Justice of the Supreme Court of Nigeria
- In office 16 September 2010 – 22 March 2021

Personal details
- Born: 22 March 1951 (age 75) Lagos State, Nigeria
- Party: Non partisian
- Parent: Justice Akinwunmi Rhodes-Vivour (father);
- Alma mater: University of Lagos; University of Nairobi;

= Bode Rhodes-Vivour =

Nigerian jurist (born 1951)

Bode Rhodes-Vivour (born 22 March 1951) is a Nigerian jurist and former justice of the Supreme Court of Nigeria.

==Early life==
Bode Rhodes-vivour was born on 22 March 1951 in Lagos Island, a city in western Nigeria.
to the family of Mr and Mrs Akinwunmi Rhodes-Vivour.
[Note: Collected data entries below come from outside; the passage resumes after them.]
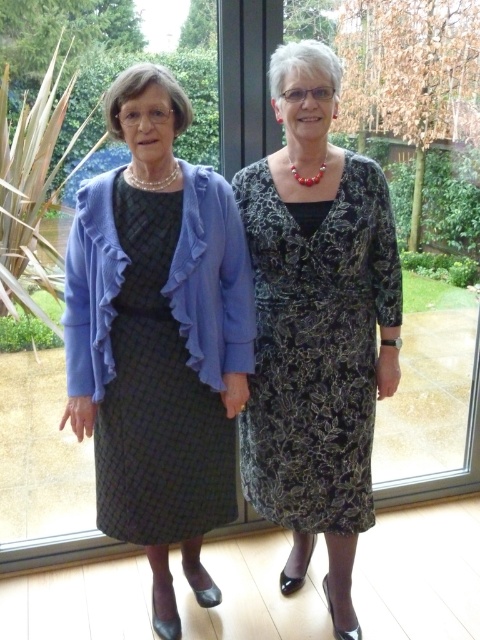 You are a photographer adjusting the camera settings to focus on the black textured dress at center. Based on the coordinates provided, is the dress positioned closer to the left or right side of the image?

The black textured dress at center is located at point 0.541 on the horizontal axis, which places it closer to the center rather than the left or right side of the image.

In the scene shown: You are a photographer setting up a shoot for two women standing near a glass door. You notice the matte blue cardigan at left and the black textured dress at center. Which object is closer to the bottom of the image?

The matte blue cardigan at left is positioned under the black textured dress at center, so it is closer to the bottom of the image.

You are a photographer adjusting the lighting in the studio. You need to place a spotlight at point [159,337] to highlight an object. Which object from the scene should the spotlight illuminate?

The spotlight at point [159,337] should illuminate the matte blue cardigan at left. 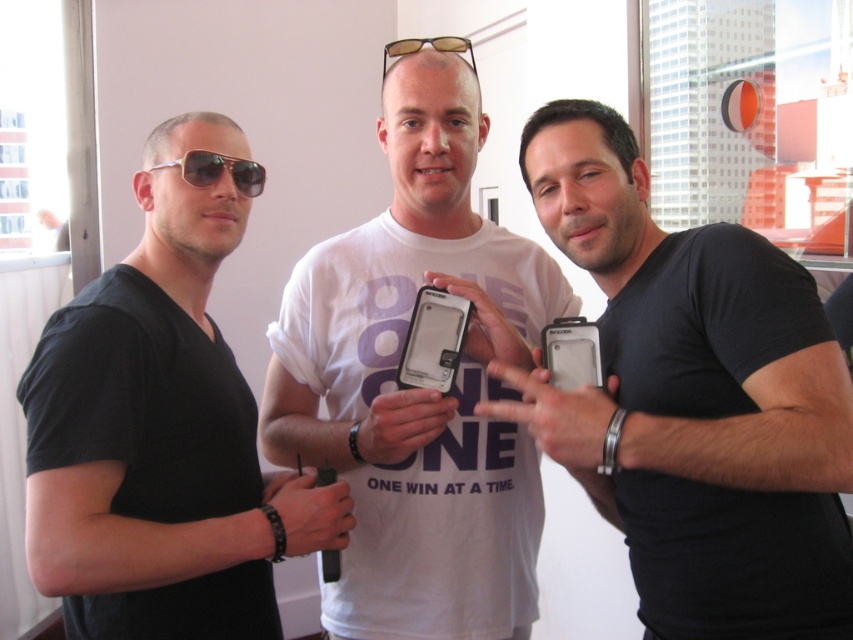 You are an office worker who needs to locate your sunglasses and phone. You remember leaving them somewhere in the office area shown. Based on the scene, where would you find the matte black sunglasses at left and the matte black phone at center?

The matte black sunglasses at left are positioned above the matte black phone at center, so you can find the sunglasses above the phone near the left side of the scene and the phone below them in the center area.

You are a delivery robot with a 15 inch wide package. You need to move from the window to the door in the office. The path is blocked by two objects, the matte black phone at center and the matte black sunglasses at left. Can you navigate between them?

The matte black phone at center and the matte black sunglasses at left are 20.35 inches apart. Since the package is 15 inches wide, there is enough space between the two objects for the robot to navigate through safely. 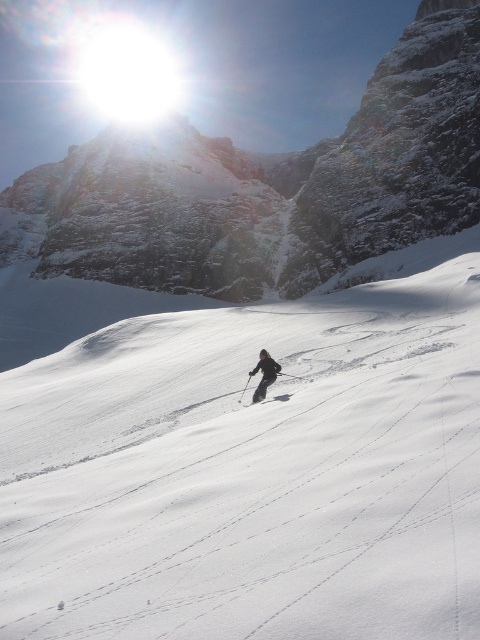 You are a drone operator trying to capture the skier in the center of the image. The drone is currently hovering above the white powder snow at center. To ensure the skier is centered in your shot, should you move the drone to the left or right? Please provide coordinates for the drone to move to.

The white powder snow at center is located at coordinates (252, 472). To center the skier in the shot, move the drone to the coordinates corresponding to the skier, which are not provided. However, since the snow is at (252, 472), adjusting slightly left or right depends on the skier position relative to these coordinates. Without exact skier coordinates, precise movement can not be determined.

You are a photographer planning to capture a closeup shot of the white powder snow at center and the white matte ski at center. Based on their heights, which object should you focus on first to ensure proper depth of field?

The white powder snow at center has a greater height compared to the white matte ski at center. Therefore, you should focus on the white powder snow at center first to ensure proper depth of field.

You are a photographer trying to capture the skier in the snow. You have a camera with a zoom lens. Which object, the white powder snow at center or the white matte ski at center, will appear larger in your photo if you zoom in equally on both?

The white powder snow at center will appear larger in the photo because it is bigger than the white matte ski at center according to the description. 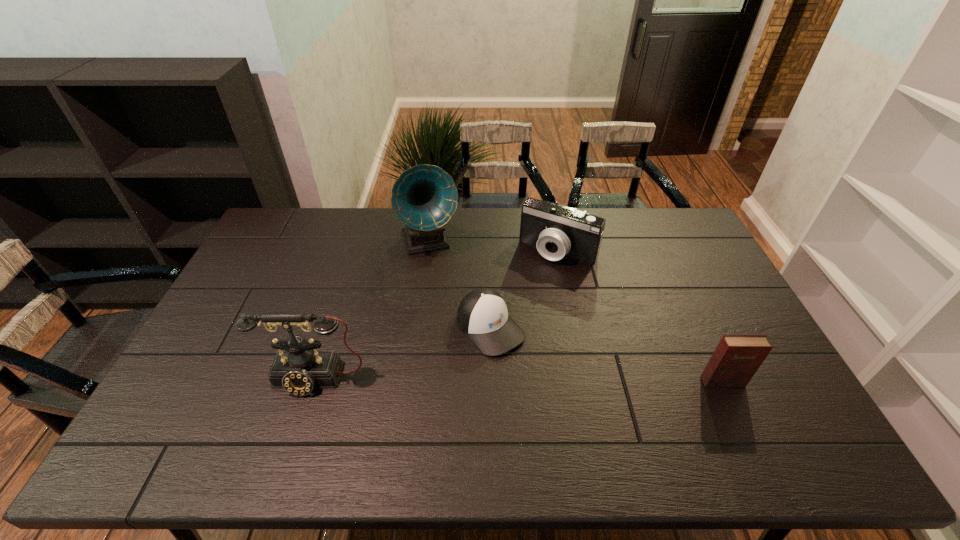 Identify the location of telephone. (299, 369).

Identify the location of the fourth shortest object. Image resolution: width=960 pixels, height=540 pixels. (299, 369).

Where is `diary`? diary is located at coordinates (736, 359).

Identify the location of the second object from right to left. This screenshot has width=960, height=540. (557, 231).

This screenshot has width=960, height=540. I want to click on phonograph_record, so click(x=424, y=197).

The height and width of the screenshot is (540, 960). What are the coordinates of `the fourth object from right to left` in the screenshot? It's located at (424, 197).

Where is `the third object from left to right`? Image resolution: width=960 pixels, height=540 pixels. the third object from left to right is located at coordinates (482, 315).

Identify the location of the third farthest object. The image size is (960, 540). coord(482,315).

The width and height of the screenshot is (960, 540). What are the coordinates of `vacant space situated 0.050m on the front cover of the diary` in the screenshot? It's located at (732, 404).

The height and width of the screenshot is (540, 960). In order to click on vacant point located on the lens of the camcorder in this screenshot , I will do `click(526, 292)`. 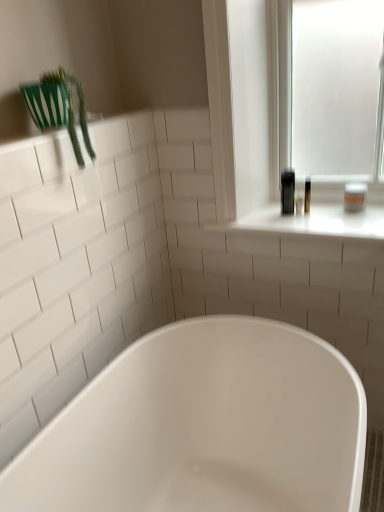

He obtained a bachelor's degree in Law from the University of Lagos in 1974 and was called to the bar in 1975 after graduating from the Nigerian Law School.
In 1983, he received a certificate in Legislative Drafting from the University of Nairobi under the Commonwealth Programme.

==Law career==
In 1975, he joined the Lagos State Judiciary as State Counsel and became Director of Public Prosecutions in 1989. He was appointed a High Court Judge in 1994 and in 2005 appointed to the Nigerian courts of appeal as Justice.

In August 2010, he was appointed a Justice of the Supreme Court of Nigeria along with Justice Suleiman Galadima.

==Personal life==
He is married to Adedoyin Rhodes-Vivour.